[Goal of the exercise] Strip out all images, then restate the data verbatim.
****************************************
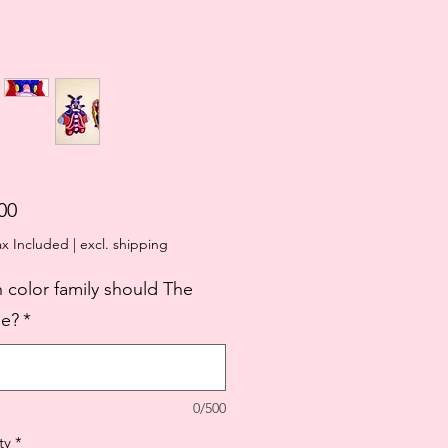
Price
00
ax Included
|
excl. shipping
 color family should The
e?
*
0/500
ty
*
****************************************
[Result of the task]
Price
00
ax Included
|
excl. shipping
 color family should The
e?
*
0/500
ty
*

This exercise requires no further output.